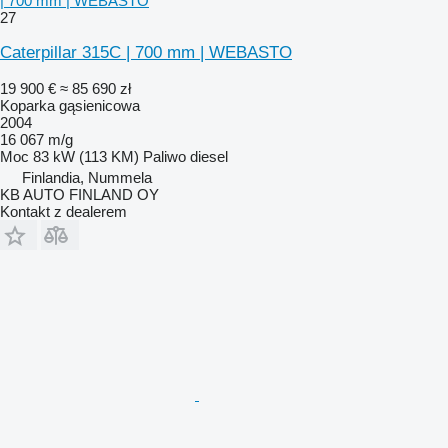
| 700 mm | WEBASTO
27
Caterpillar 315C | 700 mm | WEBASTO
19 900 €
≈ 85 690 zł
Koparka gąsienicowa
2004
16 067 m/g
Moc
83 kW (113 KM)
Paliwo
diesel
Finlandia, Nummela
KB AUTO FINLAND OY
Kontakt z dealerem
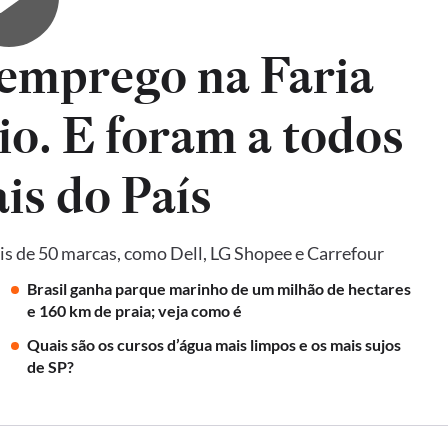
emprego na Faria
io. E foram a todos
is do País
is de 50 marcas, como Dell, LG Shopee e Carrefour
Brasil ganha parque marinho de um milhão de hectares
e 160 km de praia; veja como é
Quais são os cursos d’água mais limpos e os mais sujos
de SP?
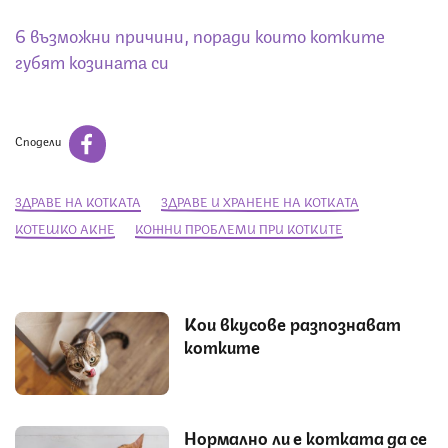
6 възможни причини, поради които котките
губят козината си
Сподели
ЗДРАВЕ НА КОТКАТА
ЗДРАВЕ И ХРАНЕНЕ НА КОТКАТА
КОТЕШКО АКНЕ
КОЖНИ ПРОБЛЕМИ ПРИ КОТКИТЕ
Кои вкусове разпознават
котките
Нормално ли е котката да се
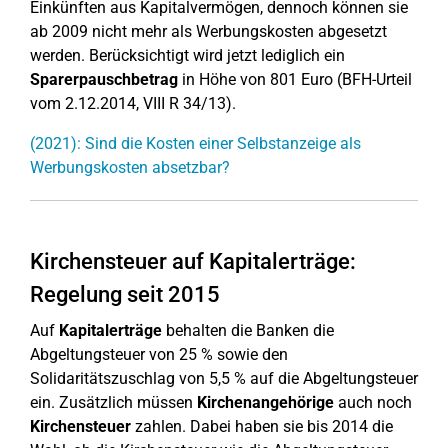
Einkünften aus Kapitalvermögen, dennoch können sie
ab 2009 nicht mehr als Werbungskosten abgesetzt
werden. Berücksichtigt wird jetzt lediglich ein
Sparerpauschbetrag
in Höhe von 801 Euro (BFH-Urteil
vom 2.12.2014, VIII R 34/13).
(2021): Sind die Kosten einer Selbstanzeige als
Werbungskosten absetzbar?
Kirchensteuer auf Kapitalerträge:
Regelung seit 2015
Auf
Kapitalerträge
behalten die Banken die
Abgeltungsteuer von 25 % sowie den
Solidaritätszuschlag von 5,5 % auf die Abgeltungsteuer
ein. Zusätzlich müssen
Kirchenangehörige
auch noch
Kirchensteuer
zahlen. Dabei haben sie bis 2014 die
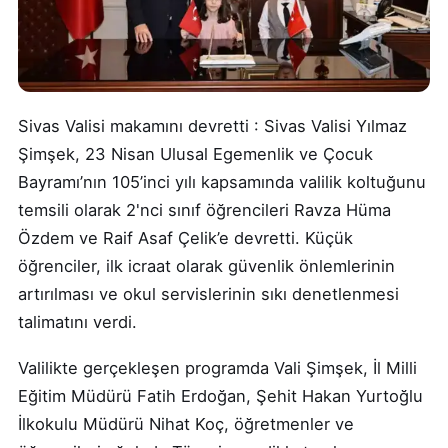
Sivas Valisi makamını devretti : Sivas Valisi Yılmaz
Şimşek, 23 Nisan Ulusal Egemenlik ve Çocuk
Bayramı’nın 105’inci yılı kapsamında valilik koltuğunu
temsili olarak 2'nci sınıf öğrencileri Ravza Hüma
Özdem ve Raif Asaf Çelik’e devretti. Küçük
öğrenciler, ilk icraat olarak güvenlik önlemlerinin
artırılması ve okul servislerinin sıkı denetlenmesi
talimatını verdi.
Valilikte gerçekleşen programda Vali Şimşek, İl Milli
Eğitim Müdürü Fatih Erdoğan, Şehit Hakan Yurtoğlu
İlkokulu Müdürü Nihat Koç, öğretmenler ve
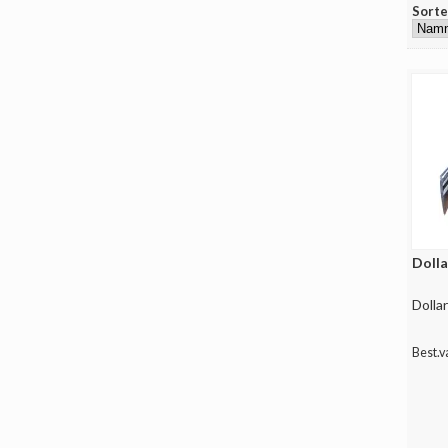
Sorte
Doll
Dolla
Best.v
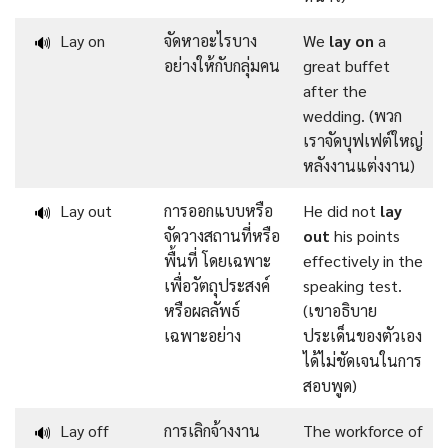
Lay on
จัดหาอะไรบาง
We
lay on
a
🔊
อย่างให้กับกลุ่มคน
great buffet
after the
wedding. (พวก
เราจัดบุฟเฟต์ใหญ่
หลังงานแต่งงาน)
Lay out
การออกแบบหรือ
He did not
lay
🔊
จัดวางสถานที่หรือ
out
his points
พื้นที่ โดยเฉพาะ
effectively in the
เพื่อวัตถุประสงค์
speaking test.
หรือผลลัพธ์
(เขาอธิบาย
เฉพาะอย่าง
ประเด็นของตัวเอง
ได้ไม่ชัดเจนในการ
สอบพูด)
Lay off
การเลิกจ้างงาน
The workforce of
🔊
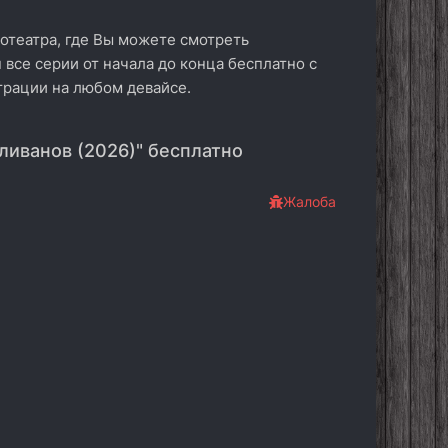
отеатра, где Вы можете смотреть
 все серии от начала до конца бесплатно с
трации на любом девайсе.
ливанов (2026)" бесплатно
Жалоба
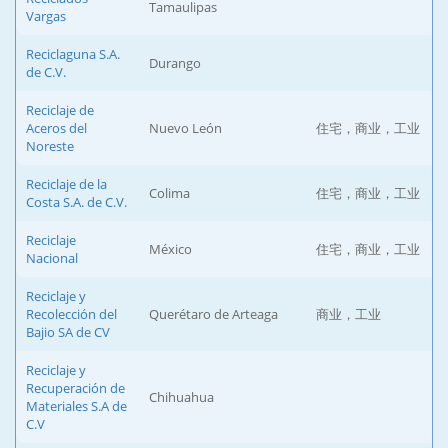
Tamaulipas
Vargas
Reciclaguna S.A.
Durango
de C.V.
Reciclaje de
Aceros del
Nuevo León
住宅，商业，工业
Noreste
Reciclaje de la
Colima
住宅，商业，工业
Costa S.A. de C.V.
Reciclaje
México
住宅，商业，工业
Nacional
Reciclaje y
Recolección del
Querétaro de Arteaga
商业，工业
Bajio SA de CV
Reciclaje y
Recuperación de
Chihuahua
Materiales S.A de
C.V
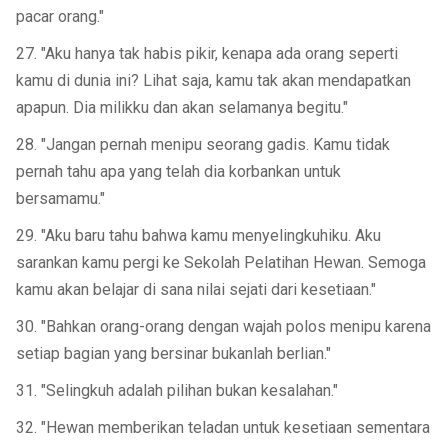
pacar orang."
27. "Aku hanya tak habis pikir, kenapa ada orang seperti
kamu di dunia ini? Lihat saja, kamu tak akan mendapatkan
apapun. Dia milikku dan akan selamanya begitu."
28. "Jangan pernah menipu seorang gadis. Kamu tidak
pernah tahu apa yang telah dia korbankan untuk
bersamamu."
29. "Aku baru tahu bahwa kamu menyelingkuhiku. Aku
sarankan kamu pergi ke Sekolah Pelatihan Hewan. Semoga
kamu akan belajar di sana nilai sejati dari kesetiaan."
30. "Bahkan orang-orang dengan wajah polos menipu karena
setiap bagian yang bersinar bukanlah berlian."
31. "Selingkuh adalah pilihan bukan kesalahan."
32. "Hewan memberikan teladan untuk kesetiaan sementara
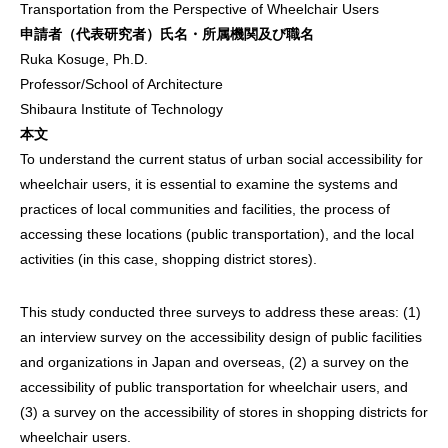
Transportation from the Perspective of Wheelchair Users
申請者（代表研究者）氏名・所属機関及び職名
Ruka Kosuge, Ph.D.
Professor/School of Architecture
Shibaura Institute of Technology
本文
To understand the current status of urban social accessibility for
wheelchair users, it is essential to examine the systems and
practices of local communities and facilities, the process of
accessing these locations (public transportation), and the local
activities (in this case, shopping district stores).
This study conducted three surveys to address these areas: (1)
an interview survey on the accessibility design of public facilities
and organizations in Japan and overseas, (2) a survey on the
accessibility of public transportation for wheelchair users, and
(3) a survey on the accessibility of stores in shopping districts for
wheelchair users.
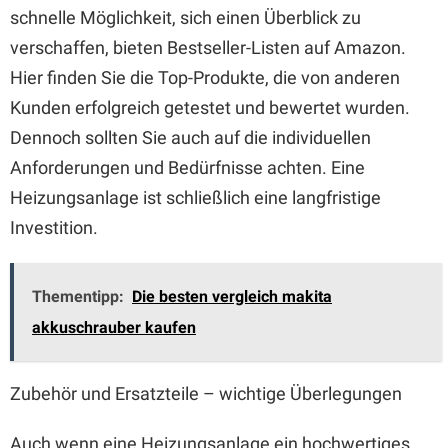
schnelle Möglichkeit, sich einen Überblick zu
verschaffen, bieten Bestseller-Listen auf Amazon.
Hier finden Sie die Top-Produkte, die von anderen
Kunden erfolgreich getestet und bewertet wurden.
Dennoch sollten Sie auch auf die individuellen
Anforderungen und Bedürfnisse achten. Eine
Heizungsanlage ist schließlich eine langfristige
Investition.
Thementipp:
Die besten vergleich makita
akkuschrauber kaufen
Zubehör und Ersatzteile – wichtige Überlegungen
Auch wenn eine Heizungsanlage ein hochwertiges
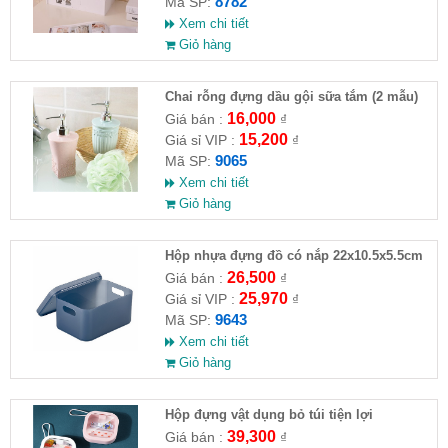
8782
Mã SP:
Xem chi tiết
Giỏ hàng
Chai rỗng đựng dầu gội sữa tắm (2 mẫu)
16,000
Giá bán :
₫
15,200
Giá sỉ VIP :
₫
9065
Mã SP:
Xem chi tiết
Giỏ hàng
Hộp nhựa đựng đồ có nắp 22x10.5x5.5cm
26,500
Giá bán :
₫
25,970
Giá sỉ VIP :
₫
9643
Mã SP:
Xem chi tiết
Giỏ hàng
Hộp đựng vật dụng bỏ túi tiện lợi
39,300
Giá bán :
₫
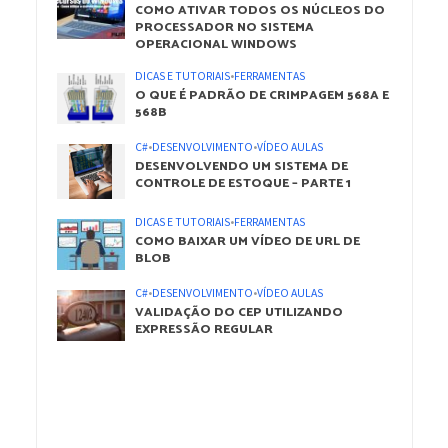
COMO ATIVAR TODOS OS NÚCLEOS DO
PROCESSADOR NO SISTEMA
OPERACIONAL WINDOWS
DICAS E TUTORIAIS
•
FERRAMENTAS
O QUE É PADRÃO DE CRIMPAGEM 568A E
568B
C#
•
DESENVOLVIMENTO
•
VÍDEO AULAS
DESENVOLVENDO UM SISTEMA DE
CONTROLE DE ESTOQUE – PARTE 1
DICAS E TUTORIAIS
•
FERRAMENTAS
COMO BAIXAR UM VÍDEO DE URL DE
BLOB
C#
•
DESENVOLVIMENTO
•
VÍDEO AULAS
VALIDAÇÃO DO CEP UTILIZANDO
EXPRESSÃO REGULAR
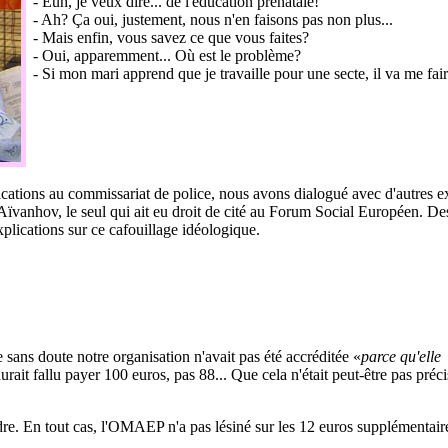
- Euh, je veux dire... de l'éducation prénatale!
- Ah? Ça oui, justement, nous n'en faisons pas non plus...
- Mais enfin, vous savez ce que vous faites?
- Oui, apparemment... Où est le problème?
- Si mon mari apprend que je travaille pour une secte, il va me fair
lications au commissariat de police, nous avons dialogué avec d'autres e
vanhov, le seul qui ait eu droit de cité au Forum Social Européen. Des
plications sur ce cafouillage idéologique.
sans doute notre organisation n'avait pas été accréditée «
parce qu'elle
aurait fallu payer 100 euros, pas 88... Que cela n'était peut-être pas préc
ndre. En tout cas, l'OMAEP n'a pas lésiné sur les 12 euros supplémentair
------------
» The task:
Print, without alteration, only the lines above between the one holding "To understand the" and the one holding "This study conducted", inclusive.

» Solution to the exercise:
To understand the current status of urban social accessibility for
wheelchair users, it is essential to examine the systems and
practices of local communities and facilities, the process of
accessing these locations (public transportation), and the local
activities (in this case, shopping district stores).
This study conducted three surveys to address these areas: (1)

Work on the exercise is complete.